Aim of the exercise | Starting at the line with "Internet, das Bearbeiten dieser Inhalte, die" and stopping at the final line, retype the data below exactly; do not carry over any pictures.

** Opening Dataset records block **

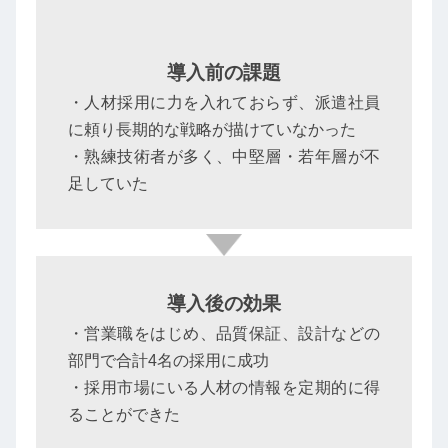
導入前の課題
・人材採用に力を入れておらず、派遣社員
に頼り長期的な戦略が描けていなかった
・熟練技術者が多く、中堅層・若年層が不
足していた
導入後の効果
・営業職をはじめ、品質保証、設計などの
部門で合計4名の採用に成功
・採用市場にいる人材の情報を定期的に得
ることができた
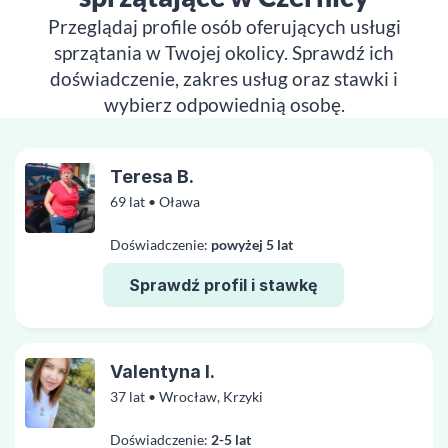
Przeglądaj profile osób oferujących usługi
sprzątania w Twojej okolicy. Sprawdź ich
doświadczenie, zakres usług oraz stawki i
wybierz odpowiednią osobę.
Teresa B.
69 lat • Oława
Doświadczenie:
powyżej 5 lat
Sprawdź profil i stawkę
Valentyna I.
37 lat • Wrocław, Krzyki
Doświadczenie:
2-5 lat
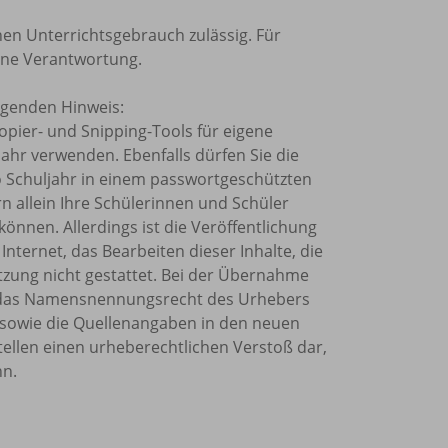
nen Unterrichtsgebrauch zulässig. Für
ine Verantwortung.
olgenden Hinweis:
Kopier- und Snipping-Tools für eigene
ahr verwenden. Ebenfalls dürfen Sie die
o Schuljahr in einem passwortgeschützten
rn allein Ihre Schülerinnen und Schüler
önnen. Allerdings ist die Veröffentlichung
Internet, das Bearbeiten dieser Inhalte, die
tzung nicht gestattet. Bei der Übernahme
et, das Namensnennungsrecht des Urhebers
sowie die Quellenangaben in den neuen
tellen einen urheberechtlichen Verstoß dar,
nn.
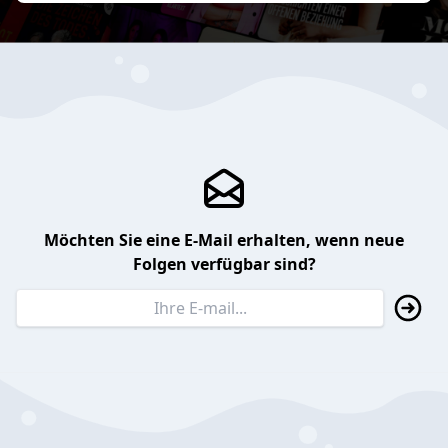
Möchten Sie eine E-Mail erhalten, wenn neue
Folgen verfügbar sind?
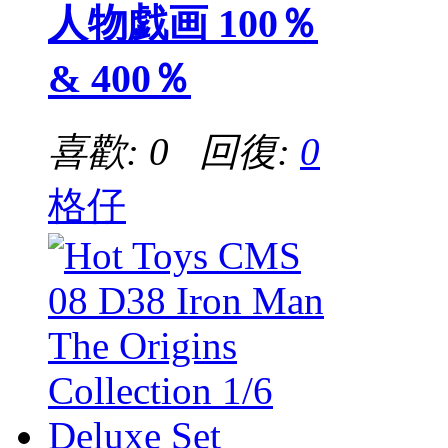
人物戯画 100％
& 400％
喜歡: 0 回復:
0
格仔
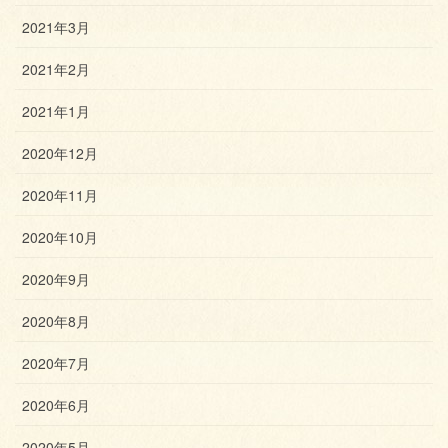
2021年3月
2021年2月
2021年1月
2020年12月
2020年11月
2020年10月
2020年9月
2020年8月
2020年7月
2020年6月
2020年5月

** Closing Dataset records block **

Output of the exercise |
Internet, das Bearbeiten dieser Inhalte, die
tzung nicht gestattet. Bei der Übernahme
et, das Namensnennungsrecht des Urhebers
sowie die Quellenangaben in den neuen
tellen einen urheberechtlichen Verstoß dar,
nn.
Möchten Sie eine E-Mail erhalten, wenn neue
Folgen verfügbar sind?
人物戯画 100％
& 400％
喜歡: 0 回復:
0
格仔
2021年3月
2021年2月
2021年1月
2020年12月
2020年11月
2020年10月
2020年9月
2020年8月
2020年7月
2020年6月
2020年5月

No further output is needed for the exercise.